Sunday, December 9, 2012

The children of the King by Sonya Hartnett

When you pick up a book by Sonya Hartnett you know you are in the safe hands of a master story teller.  Sonya Hartnett seems to get right inside her characters and landscapes.

Most of the action takes place in the final chapters of this book but I did enjoy the slow build up. I agree with Maurice Saxby when he says "the characterization, free of present-day-gimmicks, has all the solid qualities of an English novel at its best. The same can be said of the style, in that every page has a telling phrase, a startling image that carries weighty implications."

The setting for this book in London in World War Two with the blitz about to begin.  Cecily Lockwood aged twelve, her brother Jeremy aged fourteen and their mother Heloise leave London for the safety of the North country moving to the estate Heron Hall  the home of Uncle Peregrine brother to their father who stays behind in London to assist (in some undisclosed way) with the war effort.

Travelling on the train with the family are a large number of children who are being evacuated out of London and sent to live with strangers in the country.  Here is a description of the station :
"The village station was usually a lonely place, having been built too ambitiously for the town it served; normally five or six souls wandered the oversized platform, and the distances between them could be so vast that they might each have been waiting for different trains on different days. .... but perhaps the grandiose station had been built, so long ago, for this singular day."

Cecily watches the bewildered children as they are herded off the train and into the local town hall and then she sees the children being led one or two at a time away from the town hall by different women and a few men. "Cecily's heart stretched its tether" and she asks her mother if they can take a child, an evacuee, to Heron Hall.  Jeremy joins in with rational arguments supporting this idea and so they go into the town hall and Cecily 'selects a child' a little girl called May Bright aged ten.

The three children settle into life at Heron Hall and one day the girls wander off to explore the ruins of a castle which is on the estate.  While they are there they meet two boys and a sharp reader will immediately see that things are not quite as they seem.  At the same time Uncle Peregrine has agreed to tell the children the story of this castle.

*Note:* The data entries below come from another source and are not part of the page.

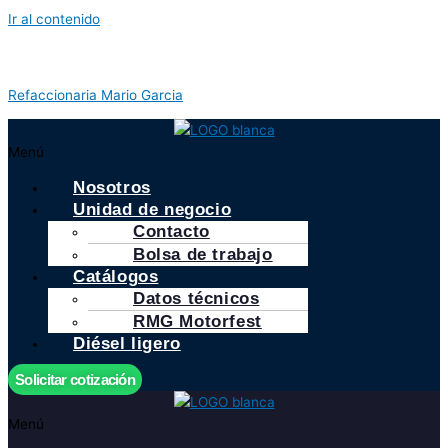
Ir al contenido
Refaccionaria Mario Garcia
Menú
Nosotros
Unidad de negocio
Contacto
Bolsa de trabajo
Catálogos
Datos técnicos
RMG Motorfest
Diésel ligero
Solicitar cotización
Menú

It is the story of King Richard and power and two small boys who are locked in a tower - perhaps you recognise this story from history.

This is a story primarily about Cecily, who is a fairly precocious little girl but ultimately it is Jeremy undergoes a transformation.  As a fourteen year old boy he is desperate to be useful to the war effort but of course too young. He is a very intelligent boy and he feels trapped by life at his uncle's estate.  He wants to fight, he wants to be with his father in London and above all he wants to be part of the action so he can understand this war.

Here is an example to show how Sonya Harnett really gets into the psychology of her characters.  Heloise becomes so furious with Jeremy one evening she threatens to send him away to boarding school.  Cecily finds her brother and tries to comfort him :

"In common with most siblings, Jeremy and Cecily Lockwood had a thousand grievances against one another.  But, again in common, for one to realise the other was hurt roused a lion-like concern and sympathy ... Despair had overtaken him so thoroughly that he couldn't make the traditional denial of anything being wrong.  He wiped his face but the tears kept dropping as they will when a heart has received a deep wound."

Here is an excellent review from the Sydney Morning Heraldone in the Age and here is an interview with Sonya Hartnett about this book - I recommend reading this.  This is a book for Upper Primary students and their parents and after reading this one you should look for Midnight Zoo and The Silver Donkey.